I could never warm to Art and Text. I think ‘up itself’ is what somebody less couth than myself would call prose like this from ‘What She Means, To You’ by Jane Weinstock “originally printed in catalogue for the Barbara Kruger exhibitions at the ICA, London/Kunsthalle, Basel, 1983”: “Barbara Kruger will not become what she means to you. But what exactly does she mean to you? Perhaps nothing, or maybe almost nothing. She’s your almost nothing, your pretty pet.” The “you”, the ignoramus viewer of Kruger’s works, poor unfortunate, couldn’t possibly, with your own eyes, have the slightest idea what this genius is on about. Ugh. It’s so easy for magazines like Art and Text, Sydney’s Billy Blue and the Adelaide-based Words and Visions (much better than the other two) to come completely unstuck in their determination to be up-to-the-minute and groovy. That way danger lies – the Emperor’s new Clothes, Ern Malley and all that.

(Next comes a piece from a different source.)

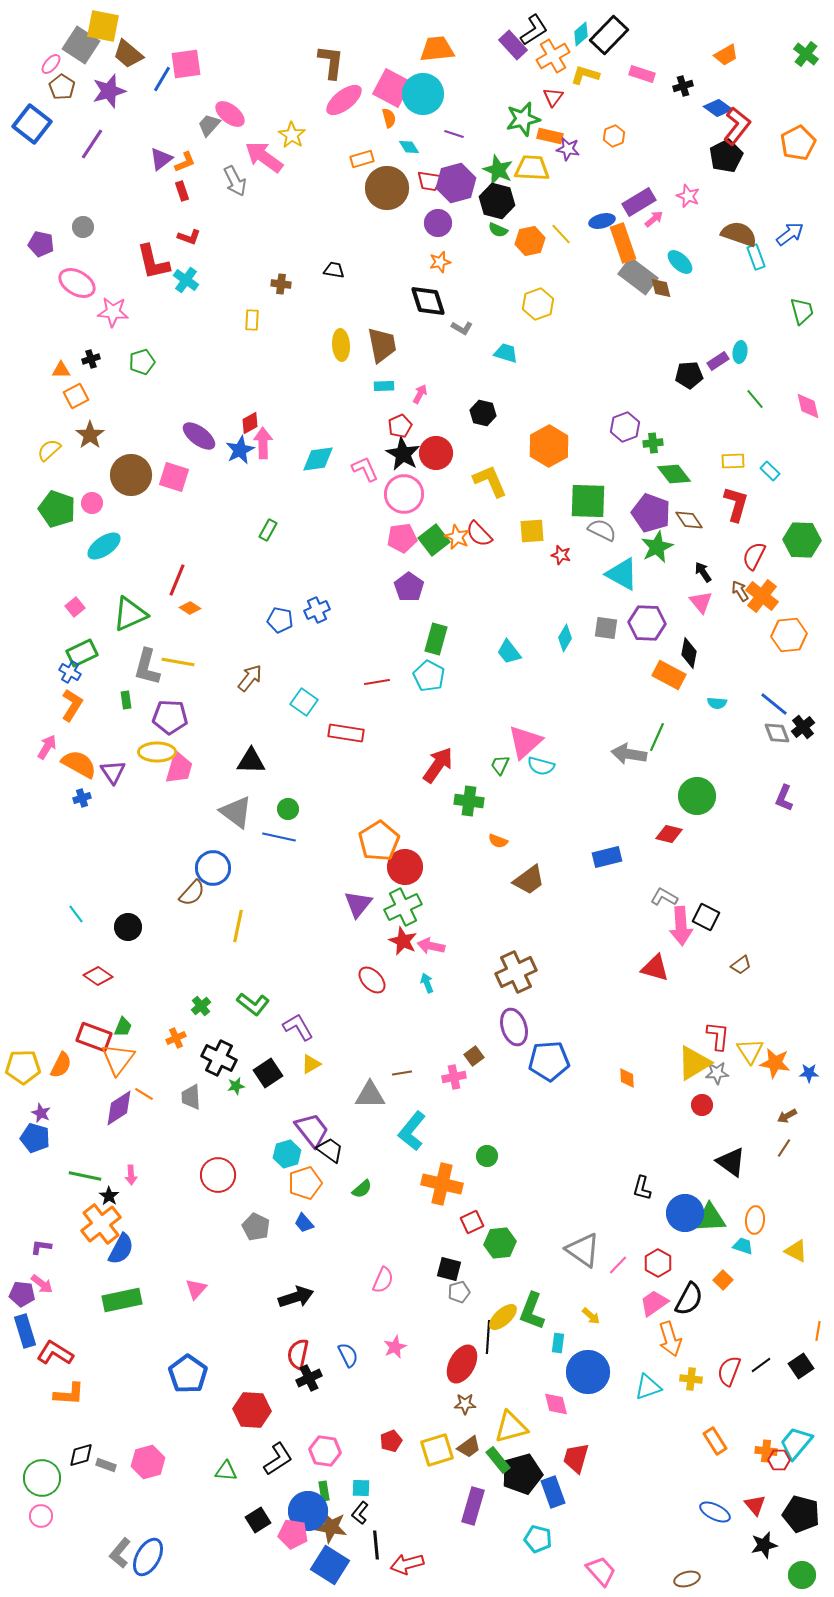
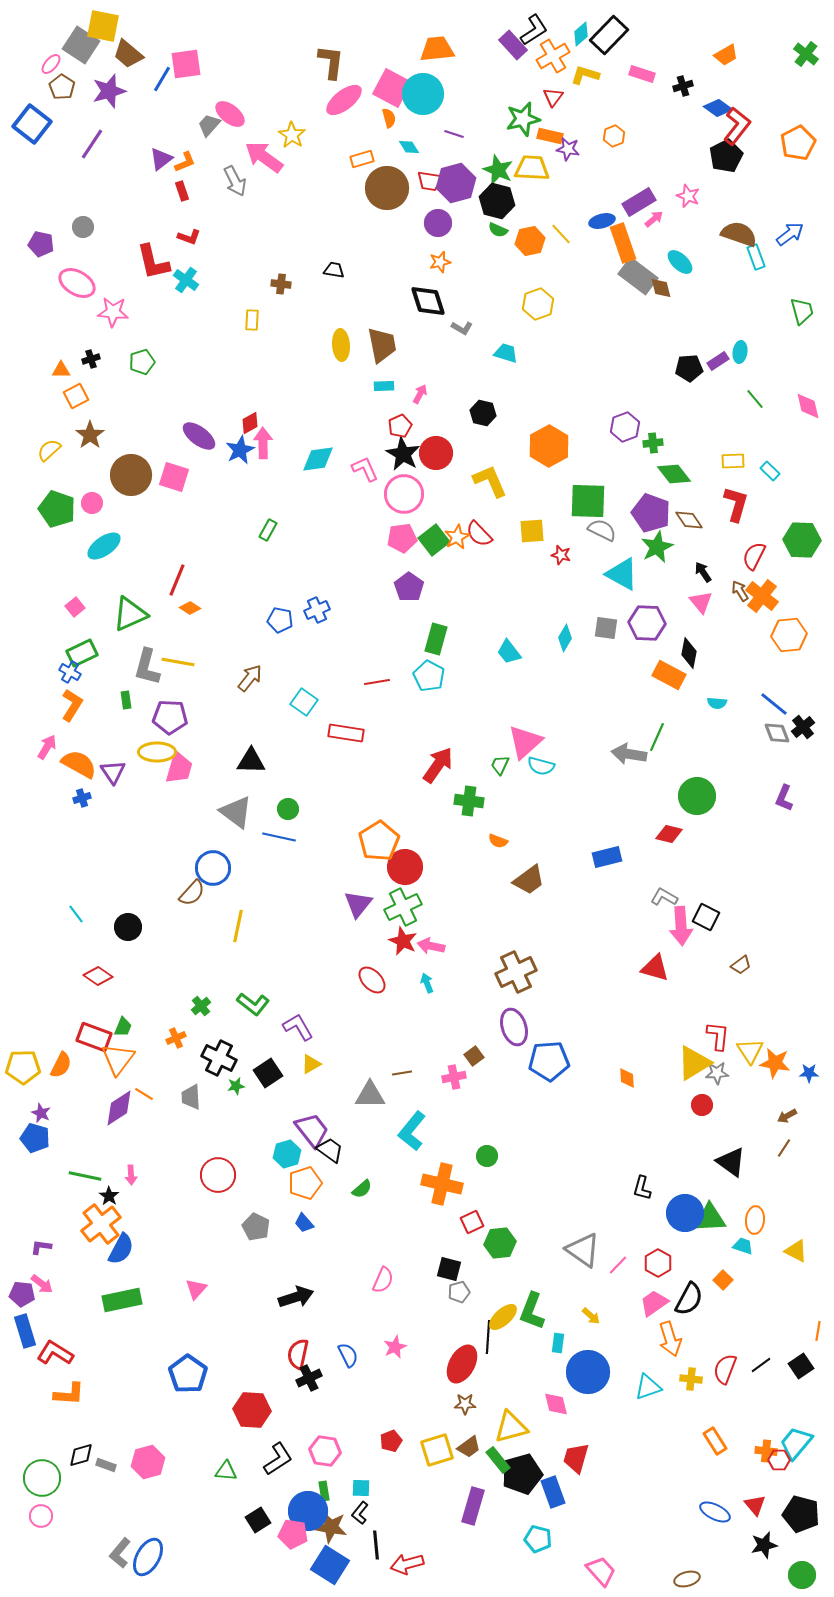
black pentagon at (689, 375): moved 7 px up
orange star at (457, 537): rotated 20 degrees clockwise
red semicircle at (729, 1371): moved 4 px left, 2 px up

But Billy Blue is by far the most doubtful of these three. They lost me altogether when they boastfully proclaimed responsibility, in the first issue I read, for that atrocious book of sexist humour, Never Hit a Woman – What Are Your Feet For?
Measured against these three, Going Down Swinging No. 6, has been a long time coming, but well worth the wait and includes lots of new names and an interview with the Greek poet TTO, who is currently editing an anthology of performance poetry for Penguin.